Independent researcher · formal methods and systems

Small, machine-checked abstractions for AI reliability, tied to real runtimes.

Most of my work is a rulebook proved in Lean 4 and a thin engineering layer that makes the proof matter in production: conformance tests, receipts, demos, and honest non-claims. Formal methods with deployment instincts. The recurring question is the same one every time, do these observations carry enough to justify this claim?

Verified agent boundaries

Seal

A verified mediation layer for agent tool use over MCP. A default-deny gate whose non-bypass is proved in Lean, so an agent can read and reason but every protected effect is forced through an exact, recorded, checkable approval boundary. It emits replayable decision receipts, not vibes. It enforces authorization at the effect boundary; it does not claim to read intent.

Machine-checked expressivity

attention-lean · hard-attention head complexity

A Lean 4 / Mathlib formalisation of what a single-layer hard-attention model can compute over Boolean cubes. Single-head outputs are exactly decision lists; head-count lower bounds become witness-number lower bounds. Headline: k(maj₅) = 4 exactly, majority-of-five provably needs four attention heads, one above its certificate complexity of three, the first proven gap of its kind. Kernel-clean on {propext, Classical.choice, Quot.sound}, no sorry, no native_decide in the structural proofs.
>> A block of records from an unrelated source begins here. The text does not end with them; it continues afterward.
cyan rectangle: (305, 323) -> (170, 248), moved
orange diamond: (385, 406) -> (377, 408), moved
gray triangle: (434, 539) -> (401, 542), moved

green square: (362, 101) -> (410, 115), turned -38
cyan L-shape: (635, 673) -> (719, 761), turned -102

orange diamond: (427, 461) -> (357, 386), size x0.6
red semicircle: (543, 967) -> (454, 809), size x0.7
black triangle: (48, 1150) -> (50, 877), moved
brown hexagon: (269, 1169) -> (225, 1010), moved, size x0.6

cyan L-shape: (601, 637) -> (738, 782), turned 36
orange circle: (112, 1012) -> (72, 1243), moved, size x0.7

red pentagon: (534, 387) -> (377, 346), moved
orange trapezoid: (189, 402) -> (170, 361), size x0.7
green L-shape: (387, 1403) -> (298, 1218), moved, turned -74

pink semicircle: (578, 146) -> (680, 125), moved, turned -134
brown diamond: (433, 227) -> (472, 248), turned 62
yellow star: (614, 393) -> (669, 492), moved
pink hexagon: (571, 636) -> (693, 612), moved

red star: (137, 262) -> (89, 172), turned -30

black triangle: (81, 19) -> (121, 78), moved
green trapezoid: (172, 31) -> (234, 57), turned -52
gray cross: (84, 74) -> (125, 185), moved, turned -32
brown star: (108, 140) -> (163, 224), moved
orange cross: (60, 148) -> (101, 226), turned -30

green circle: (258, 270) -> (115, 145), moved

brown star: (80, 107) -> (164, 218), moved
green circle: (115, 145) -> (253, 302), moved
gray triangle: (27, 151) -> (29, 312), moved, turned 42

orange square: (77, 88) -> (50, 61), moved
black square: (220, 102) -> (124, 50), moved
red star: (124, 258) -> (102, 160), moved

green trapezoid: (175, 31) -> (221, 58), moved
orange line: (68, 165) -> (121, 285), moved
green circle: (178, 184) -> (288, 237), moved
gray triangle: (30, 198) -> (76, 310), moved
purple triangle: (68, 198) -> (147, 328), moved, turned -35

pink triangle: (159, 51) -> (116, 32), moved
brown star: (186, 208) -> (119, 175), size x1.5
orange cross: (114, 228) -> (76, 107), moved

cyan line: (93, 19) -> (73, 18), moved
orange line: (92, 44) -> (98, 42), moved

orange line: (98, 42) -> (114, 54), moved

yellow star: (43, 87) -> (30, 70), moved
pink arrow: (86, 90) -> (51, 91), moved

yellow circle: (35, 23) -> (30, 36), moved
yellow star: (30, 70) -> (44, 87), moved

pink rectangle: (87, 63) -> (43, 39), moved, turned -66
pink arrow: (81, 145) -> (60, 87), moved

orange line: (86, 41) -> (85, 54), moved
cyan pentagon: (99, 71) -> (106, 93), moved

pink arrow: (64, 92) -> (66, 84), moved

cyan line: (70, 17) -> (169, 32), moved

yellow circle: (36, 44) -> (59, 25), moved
Verified distributed systems

SafeMesh · convergence under partition

A verified, embeddable, eventually-consistent distributed event log. Machine-checked strong eventual consistency and convergence under drop, duplication, and reorder, so anything built on top gets convergence for free. Aimed at load-bearing-integrity work over dirty networks: cold-chain, custody, offline-first sync.

The Lean corpus

One auditable claim, not one grand library

A family of small Lean 4 developments, each narrowing a load-bearing claim in optimisation, dynamics, consensus, or learning to a theorem the kernel will actually check, with its axiom footprint left visible and its non-claims named. Gradient descent, Kuramoto synchronisation, CRDT convergence, LTL enforcement, PAC bounds, and more, indexed in one place.